These 4 measures indicate that Unimech Group Berhad (KLSE: UNIMECH) uses debt reasonably well
David Iben put it well when he said, “Volatility is not a risk we care about. What matters to us is to avoid the permanent loss of capital. ‘ It’s only natural to consider a company’s balance sheet when looking at its level of risk, as debt is often involved when a business collapses. Above all, Unimech Berhad Group (KLSE: UNIMECH) is in debt. But does this debt worry shareholders?
Why Does Debt Bring Risk?
Debt helps a business until the business struggles to repay it, either with new capital or with free cash flow. Ultimately, if the company cannot meet its legal debt repayment obligations, shareholders could walk away with nothing. However, a more common (but still painful) scenario is that he has to raise new equity at low cost, thereby constantly diluting shareholders. Of course, many companies use debt to finance their growth without negative consequences. The first thing to do when considering how much debt a business uses is to look at its cash flow and debt together.
Discover our latest analysis for Unimech Group Berhad
What is the net debt of Unimech Group Berhad?
As you can see below, Unimech Group Berhad had a debt of RM 85.5 million in June 2021, up from RM 104.2 million a year earlier. On the other hand, he has RM42.4million in cash, resulting in net debt of about RM43.1million.
How strong is Unimech Group Berhad’s balance sheet?
Zooming in on the latest balance sheet data, we can see that Unimech Group Berhad had liabilities of RM 123.4 million due within 12 months and RM 22.2 million liabilities due beyond. In return, he had RM42.4 million in cash and RM105.4 million in receivables due within 12 months. Thus, its total liabilities correspond more or less perfectly to its short-term liquid assets.
Considering the size of Unimech Group Berhad, it appears that its liquidity is well balanced with its total liabilities. So the RM 227.4million company is highly unlikely to run out of cash, but it’s still worth keeping an eye on the balance sheet.
We measure a company’s indebtedness relative to its earning power by looking at its net debt divided by its earnings before interest, taxes, depreciation, and amortization (EBITDA) and calculating the ease with which its earnings before interest and taxes (EBIT ) covers its interests. costs (interest coverage). The advantage of this approach is that we take into account both the absolute amount of debt (with net debt versus EBITDA) and the actual interest charges associated with this debt (with its coverage rate). interests).

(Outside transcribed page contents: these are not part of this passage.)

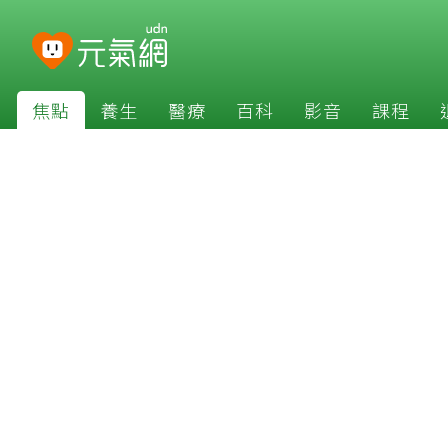
焦點
養生
醫療
百科
影音
課程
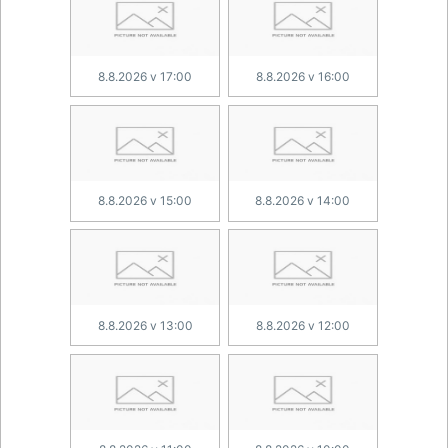
8.8.2026 v 17:00
8.8.2026 v 16:00
8.8.2026 v 15:00
8.8.2026 v 14:00
8.8.2026 v 13:00
8.8.2026 v 12:00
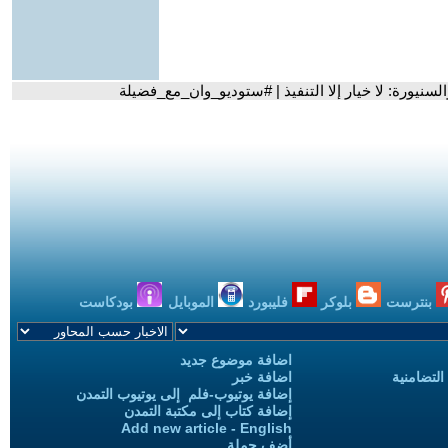
السنيورة: لا خيار إلا التنفيذ | #ستوديو_وان_مع_فضيلة
بنترست
بلوكر
فليبورد
الموبايل
بودكاست
اضافة موضوع جديد
التضامنية
اضافة خبر
إضافة يوتيوب-فلم إلى يوتيوب التمدن
إضافة كتاب إلى مكتبة التمدن
Add new article - English
أضف حملة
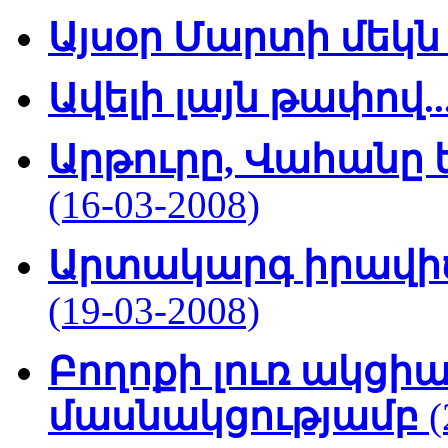
Այսօր Մարտի մեկն
Ավելի լայն թափով..
Արթուրը, Վահանը ե
(16-03-2008)
Արտակարգ իրավիճ
(19-03-2008)
Բողոքի լուռ ակցի
մասնակցությամբ
(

While Unimech Group Berhad’s low debt-to-EBITDA ratio of 0.97 suggests only a modest use of debt, the fact that EBIT only covered interest expense 5.3 times last year makes us think. We therefore recommend that you keep a close eye on the impact of financing costs on the business. It is important to note that Unimech Group Berhad’s EBIT has remained essentially stable over the past twelve months. We would rather see some growth in earnings as it always helps reduce debt. The balance sheet is clearly the area to focus on when analyzing debt. But you can’t look at debt in isolation; because Unimech Group Berhad will need profits to repay this debt. So, when considering debt, it is really worth looking at the profit trend. Click here for an interactive snapshot.

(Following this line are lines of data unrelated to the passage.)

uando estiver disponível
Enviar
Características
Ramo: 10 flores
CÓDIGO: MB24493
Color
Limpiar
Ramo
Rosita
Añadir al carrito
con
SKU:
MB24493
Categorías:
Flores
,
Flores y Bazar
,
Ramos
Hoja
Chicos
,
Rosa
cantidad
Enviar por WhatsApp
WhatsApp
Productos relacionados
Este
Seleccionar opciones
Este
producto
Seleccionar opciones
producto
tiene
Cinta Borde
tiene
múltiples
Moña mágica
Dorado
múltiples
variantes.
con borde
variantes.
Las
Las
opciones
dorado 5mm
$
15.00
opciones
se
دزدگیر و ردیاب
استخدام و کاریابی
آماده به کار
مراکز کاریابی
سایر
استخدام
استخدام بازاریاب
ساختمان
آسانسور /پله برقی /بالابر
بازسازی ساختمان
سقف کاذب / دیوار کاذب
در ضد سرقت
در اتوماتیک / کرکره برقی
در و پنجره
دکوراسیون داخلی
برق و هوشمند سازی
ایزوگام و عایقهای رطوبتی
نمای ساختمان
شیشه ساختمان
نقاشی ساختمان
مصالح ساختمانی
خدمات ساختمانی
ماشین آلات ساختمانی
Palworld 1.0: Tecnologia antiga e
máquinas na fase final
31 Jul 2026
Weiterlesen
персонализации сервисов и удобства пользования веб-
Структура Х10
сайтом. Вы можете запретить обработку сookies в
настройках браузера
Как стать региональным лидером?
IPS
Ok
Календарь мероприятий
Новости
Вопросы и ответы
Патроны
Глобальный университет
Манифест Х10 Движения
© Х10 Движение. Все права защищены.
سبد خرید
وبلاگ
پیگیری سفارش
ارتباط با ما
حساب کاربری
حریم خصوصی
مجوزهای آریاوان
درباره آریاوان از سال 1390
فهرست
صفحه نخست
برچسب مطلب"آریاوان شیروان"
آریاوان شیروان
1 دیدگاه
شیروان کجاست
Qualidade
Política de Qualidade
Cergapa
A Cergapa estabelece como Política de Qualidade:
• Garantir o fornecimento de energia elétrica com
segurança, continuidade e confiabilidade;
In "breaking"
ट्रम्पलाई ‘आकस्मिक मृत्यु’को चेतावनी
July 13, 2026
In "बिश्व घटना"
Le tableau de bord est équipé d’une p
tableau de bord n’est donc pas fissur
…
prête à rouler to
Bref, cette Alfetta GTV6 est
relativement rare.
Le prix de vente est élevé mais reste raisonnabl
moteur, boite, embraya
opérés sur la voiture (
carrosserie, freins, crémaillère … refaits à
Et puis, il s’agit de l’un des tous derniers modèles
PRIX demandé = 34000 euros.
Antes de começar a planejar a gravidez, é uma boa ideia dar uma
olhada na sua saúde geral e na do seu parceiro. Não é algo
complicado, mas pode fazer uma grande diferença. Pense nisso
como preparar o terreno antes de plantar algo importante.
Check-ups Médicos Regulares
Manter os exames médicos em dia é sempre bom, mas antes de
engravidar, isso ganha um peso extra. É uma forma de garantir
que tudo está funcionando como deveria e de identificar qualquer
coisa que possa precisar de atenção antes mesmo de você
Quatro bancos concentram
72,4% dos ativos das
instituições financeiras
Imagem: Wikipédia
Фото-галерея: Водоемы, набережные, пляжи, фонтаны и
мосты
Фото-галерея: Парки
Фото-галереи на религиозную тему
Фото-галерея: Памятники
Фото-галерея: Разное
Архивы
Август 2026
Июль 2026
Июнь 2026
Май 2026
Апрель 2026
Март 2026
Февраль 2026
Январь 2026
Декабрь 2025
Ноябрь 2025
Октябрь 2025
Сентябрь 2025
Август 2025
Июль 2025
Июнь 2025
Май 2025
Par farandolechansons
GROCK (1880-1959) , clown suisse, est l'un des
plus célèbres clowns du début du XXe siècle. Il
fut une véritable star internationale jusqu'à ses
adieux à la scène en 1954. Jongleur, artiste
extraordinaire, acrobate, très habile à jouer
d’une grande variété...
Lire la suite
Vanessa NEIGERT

Finally, while the IRS may love accounting profits, lenders only accept hard cash. We must therefore clearly examine whether this EBIT leads to the corresponding free cash flow. Over the past three years, Unimech Group Berhad has generated strong free cash flow equivalent to 55% of its EBIT, roughly what we expected. This hard cash allows him to reduce his debt whenever he wants.
Our point of view
Unimech Group Berhad’s net debt to EBITDA suggests he can manage his debt as easily as Cristiano Ronaldo could score a goal against an Under-14 goalkeeper. And we also thought his total liability level was positive. Looking at all of the aforementioned factors together, it seems to us that Unimech Group Berhad can manage its debt quite comfortably. On the plus side, this leverage can increase returns to shareholders, but the potential downside is more risk of loss, so it’s worth watching the balance sheet. When analyzing debt levels, the balance sheet is the obvious starting point. But at the end of the day, every business can contain risks that exist off the balance sheet. For example, we discovered 2 warning signs for Unimech Group Berhad which you should know before investing here.
At the end of the day, sometimes it’s easier to focus on businesses that don’t even need to go into debt. Readers can access a list of growth stocks with zero net debt 100% free, at present.

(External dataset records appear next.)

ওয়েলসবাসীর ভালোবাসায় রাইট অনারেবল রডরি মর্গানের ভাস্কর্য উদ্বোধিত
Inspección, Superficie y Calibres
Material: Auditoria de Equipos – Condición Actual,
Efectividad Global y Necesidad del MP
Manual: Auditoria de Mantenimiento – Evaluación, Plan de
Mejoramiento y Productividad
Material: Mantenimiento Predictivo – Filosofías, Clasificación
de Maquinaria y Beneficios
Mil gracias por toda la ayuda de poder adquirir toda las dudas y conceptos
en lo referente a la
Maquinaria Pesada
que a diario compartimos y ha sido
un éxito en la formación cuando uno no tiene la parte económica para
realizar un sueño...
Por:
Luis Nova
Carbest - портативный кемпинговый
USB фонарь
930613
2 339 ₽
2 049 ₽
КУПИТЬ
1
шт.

This Simply Wall St article is general in nature. We provide commentary based on historical data and analyst forecasts using only unbiased methodology and our articles are not intended to be financial advice. It does not constitute a recommendation to buy or sell shares and does not take into account your goals or your financial situation. Our aim is to bring you long-term, targeted analysis based on fundamental data. Note that our analysis may not take into account the latest announcements from price sensitive companies or qualitative documents. Simply Wall St has no position in any of the stocks mentioned.